### Your goal
Write the records out once more, exactly as they appear below.

### Data extract
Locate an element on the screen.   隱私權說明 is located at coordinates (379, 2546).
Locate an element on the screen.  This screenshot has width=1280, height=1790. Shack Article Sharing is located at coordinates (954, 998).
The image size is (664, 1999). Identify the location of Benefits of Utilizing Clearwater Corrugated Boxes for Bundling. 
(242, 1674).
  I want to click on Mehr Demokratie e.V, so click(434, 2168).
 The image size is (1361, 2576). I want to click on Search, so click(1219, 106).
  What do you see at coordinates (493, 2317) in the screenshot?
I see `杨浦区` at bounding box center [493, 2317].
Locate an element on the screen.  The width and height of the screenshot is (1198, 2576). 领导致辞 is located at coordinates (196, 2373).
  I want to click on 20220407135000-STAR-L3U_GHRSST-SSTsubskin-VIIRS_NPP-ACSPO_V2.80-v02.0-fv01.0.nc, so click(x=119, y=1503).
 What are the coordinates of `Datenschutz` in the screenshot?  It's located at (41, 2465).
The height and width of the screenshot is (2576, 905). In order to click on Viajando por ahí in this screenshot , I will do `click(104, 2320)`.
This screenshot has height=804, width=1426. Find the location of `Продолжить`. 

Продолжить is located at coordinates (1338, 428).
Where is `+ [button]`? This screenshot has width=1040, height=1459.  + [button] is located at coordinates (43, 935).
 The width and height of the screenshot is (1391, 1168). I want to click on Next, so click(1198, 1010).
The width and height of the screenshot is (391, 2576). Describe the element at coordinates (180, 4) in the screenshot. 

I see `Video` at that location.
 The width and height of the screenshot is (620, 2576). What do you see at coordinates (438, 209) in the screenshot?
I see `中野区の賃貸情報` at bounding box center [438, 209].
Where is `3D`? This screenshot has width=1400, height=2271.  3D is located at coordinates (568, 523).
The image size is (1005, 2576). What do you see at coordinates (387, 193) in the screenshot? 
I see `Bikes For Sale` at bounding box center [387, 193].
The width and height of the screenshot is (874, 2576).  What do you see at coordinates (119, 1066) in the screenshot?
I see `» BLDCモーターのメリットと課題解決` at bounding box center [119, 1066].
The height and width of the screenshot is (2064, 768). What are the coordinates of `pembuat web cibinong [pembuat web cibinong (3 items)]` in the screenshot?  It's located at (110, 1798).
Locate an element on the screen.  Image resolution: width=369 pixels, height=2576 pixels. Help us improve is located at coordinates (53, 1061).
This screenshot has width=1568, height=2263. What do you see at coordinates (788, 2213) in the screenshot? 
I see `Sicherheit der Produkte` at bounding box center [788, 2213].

### Output
Locate an element on the screen.   隱私權說明 is located at coordinates (379, 2546).
Locate an element on the screen.  This screenshot has width=1280, height=1790. Shack Article Sharing is located at coordinates (954, 998).
The image size is (664, 1999). Identify the location of Benefits of Utilizing Clearwater Corrugated Boxes for Bundling. 
(242, 1674).
  I want to click on Mehr Demokratie e.V, so click(434, 2168).
 The image size is (1361, 2576). I want to click on Search, so click(1219, 106).
  What do you see at coordinates (493, 2317) in the screenshot?
I see `杨浦区` at bounding box center [493, 2317].
Locate an element on the screen.  The width and height of the screenshot is (1198, 2576). 领导致辞 is located at coordinates (196, 2373).
  I want to click on 20220407135000-STAR-L3U_GHRSST-SSTsubskin-VIIRS_NPP-ACSPO_V2.80-v02.0-fv01.0.nc, so click(x=119, y=1503).
 What are the coordinates of `Datenschutz` in the screenshot?  It's located at (41, 2465).
The height and width of the screenshot is (2576, 905). In order to click on Viajando por ahí in this screenshot , I will do `click(104, 2320)`.
This screenshot has height=804, width=1426. Find the location of `Продолжить`. 

Продолжить is located at coordinates (1338, 428).
Where is `+ [button]`? This screenshot has width=1040, height=1459.  + [button] is located at coordinates (43, 935).
 The width and height of the screenshot is (1391, 1168). I want to click on Next, so click(1198, 1010).
The width and height of the screenshot is (391, 2576). Describe the element at coordinates (180, 4) in the screenshot. 

I see `Video` at that location.
 The width and height of the screenshot is (620, 2576). What do you see at coordinates (438, 209) in the screenshot?
I see `中野区の賃貸情報` at bounding box center [438, 209].
Where is `3D`? This screenshot has width=1400, height=2271.  3D is located at coordinates (568, 523).
The image size is (1005, 2576). What do you see at coordinates (387, 193) in the screenshot? 
I see `Bikes For Sale` at bounding box center [387, 193].
The width and height of the screenshot is (874, 2576).  What do you see at coordinates (119, 1066) in the screenshot?
I see `» BLDCモーターのメリットと課題解決` at bounding box center [119, 1066].
The height and width of the screenshot is (2064, 768). What are the coordinates of `pembuat web cibinong [pembuat web cibinong (3 items)]` in the screenshot?  It's located at (110, 1798).
Locate an element on the screen.  Image resolution: width=369 pixels, height=2576 pixels. Help us improve is located at coordinates (53, 1061).
This screenshot has width=1568, height=2263. What do you see at coordinates (788, 2213) in the screenshot? 
I see `Sicherheit der Produkte` at bounding box center [788, 2213].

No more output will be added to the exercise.